On this World Day for the Elimination of Violence against Women, Dianova launches a 16-day campaign to say that enough is enough!
Press Release – In recent years, all over the world, many voices have started to rise to say loud and clear that enough is enough: violence against women and girls is unbearable! Thanks to such movements as #OrangeTheWorld, #MeToo, #TimesUp, #NiUnaMenos, #NotOneMore, #BalanceTonPorc and many others, we now know that we are all concerned with this violence but also that we all have a role to play in bringing it to an end.
Violence against women and girls takes various forms around the world: at least 200 million women and girls alive today have undergone female genital mutilation; 650 million women were married before their 18th birthday; half of the women murdered around the world were killed by a relative or partner; and 71% of all trafficking victims are women and girls, and 3 out of 4 are trafficked for sexual exploitation!
As of November 25, International Day for the Elimination of Violence against Women, Dianova launches a campaign to raise public awareness of this violence so as to bring it to an end in the near future. The campaign will be active during for 16 days of activism, until December 10 (International Human Rights Day), with a series of articles, testimonials and downloadable documents of interest.

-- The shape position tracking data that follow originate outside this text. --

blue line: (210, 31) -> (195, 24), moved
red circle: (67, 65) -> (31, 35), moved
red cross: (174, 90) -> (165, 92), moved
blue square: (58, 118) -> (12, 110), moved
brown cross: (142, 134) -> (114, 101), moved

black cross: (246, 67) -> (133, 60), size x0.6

Click here to view Dianova’s campaign
Dianova’s campaign aims to contribute to the achievement of Goal 5 of the 2030 Agenda for Sustainable Development, i.e. a world “in which all women and girls enjoy full gender equality and all legal, social, and economic barriers for their empowerment have been removed.”
Dianova’s campaign is thus dedicated to denouncing the many forms of violence suffered by women in our societies.

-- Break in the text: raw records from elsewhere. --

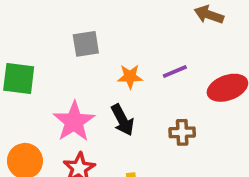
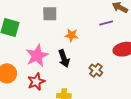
purple line: (175, 71) -> (106, 23), moved
brown cross: (182, 132) -> (96, 70), turned 32

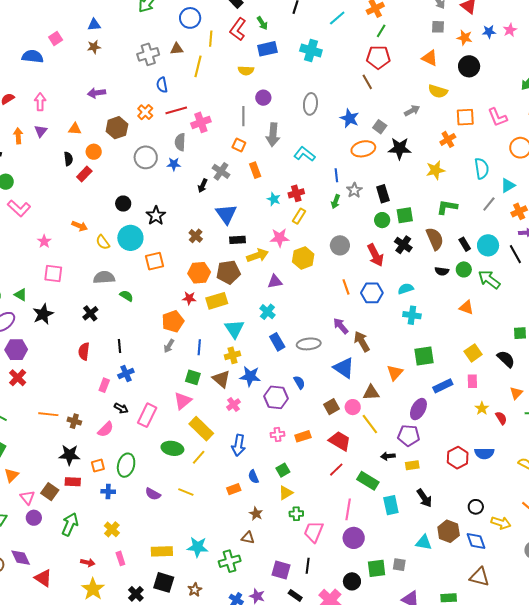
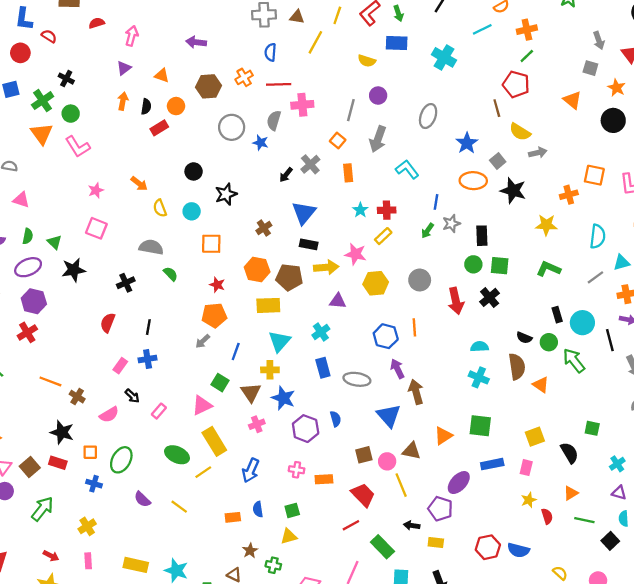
yellow semicircle: (438, 91) -> (520, 132), moved
orange arrow: (18, 136) -> (123, 101), moved
cyan circle: (130, 238) -> (192, 211), size x0.6
brown semicircle: (435, 239) -> (517, 367), moved
blue hexagon: (372, 293) -> (386, 336), moved
red star: (189, 298) -> (217, 285), moved
pink rectangle: (147, 415) -> (159, 411), size x0.6
green cross: (296, 514) -> (273, 565), moved

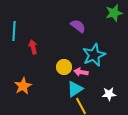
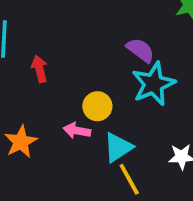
purple semicircle: (78, 26) -> (140, 50), moved
pink arrow: (81, 72) -> (77, 131), moved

As Montse Rafel, Director General of Dianova International emphasizes it: “Inequalities between men and women exist at all levels of our societies: women have lower wages than men, more unstable jobs, they spend twice as much time on domestic chores as men, etc. Considered as a whole they form a symbolic violence that contributes to maintaining other forms of violence against women.”
The “UNiTE to End Gender-Based Violence” campaign invites the general public to become more of aware of this reality through six drawings representing as many situations of violence. At the same time, these pictures invite to a reflection by proposing to look at the present of 2018 from the viewpoint of the future in the year 2030. In 2030, our society has become more just and there is zero tolerance to violence against women. But how was it back then?